### What you should do
Below is a listing. Copy each line of it that holds the word "řešit".
<<<<
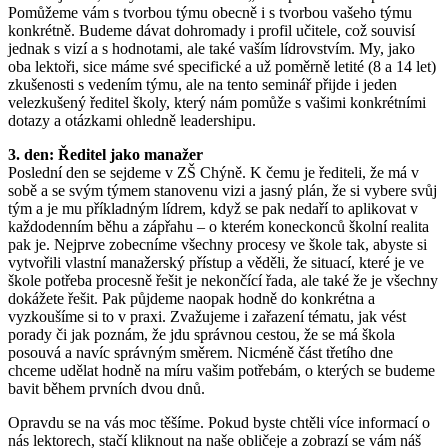
Pomůžeme vám s tvorbou týmu obecně i s tvorbou vašeho týmu
konkrétně. Budeme dávat dohromady i profil učitele, což souvisí
jednak s vizí a s hodnotami, ale také vaším lídrovstvím. My, jako
oba lektoři, sice máme své specifické a už poměrně letité (8 a 14 let)
zkušenosti s vedením týmu, ale na tento seminář přijde i jeden
velezkušený ředitel školy, který nám pomůže s vašimi konkrétními
dotazy a otázkami ohledně leadershipu.
3. den: Ředitel jako manažer
Poslední den se sejdeme v ZŠ Chýně. K čemu je řediteli, že má v
sobě a se svým týmem stanovenu vizi a jasný plán, že si vybere svůj
tým a je mu příkladným lídrem, když se pak nedaří to aplikovat v
každodenním běhu a zápřahu – o kterém koneckonců školní realita
pak je. Nejprve zobecníme všechny procesy ve škole tak, abyste si
vytvořili vlastní manažerský přístup a věděli, že situací, které je ve
škole potřeba procesně řešit je nekončící řada, ale také že je všechny
dokážete řešit. Pak půjdeme naopak hodně do konkrétna a
vyzkoušíme si to v praxi. Zvažujeme i zařazení tématu, jak vést
porady či jak poznám, že jdu správnou cestou, že se má škola
posouvá a navíc správným směrem. Nicméně část třetího dne
chceme udělat hodně na míru vašim potřebám, o kterých se budeme
bavit během prvních dvou dnů.
Opravdu se na vás moc těšíme. Pokud byste chtěli více informací o
nás lektorech, stačí kliknout na naše obličeje a zobrazí se vám náš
>>>>
### Result of the task
škole potřeba procesně řešit je nekončící řada, ale také že je všechny
dokážete řešit. Pak půjdeme naopak hodně do konkrétna a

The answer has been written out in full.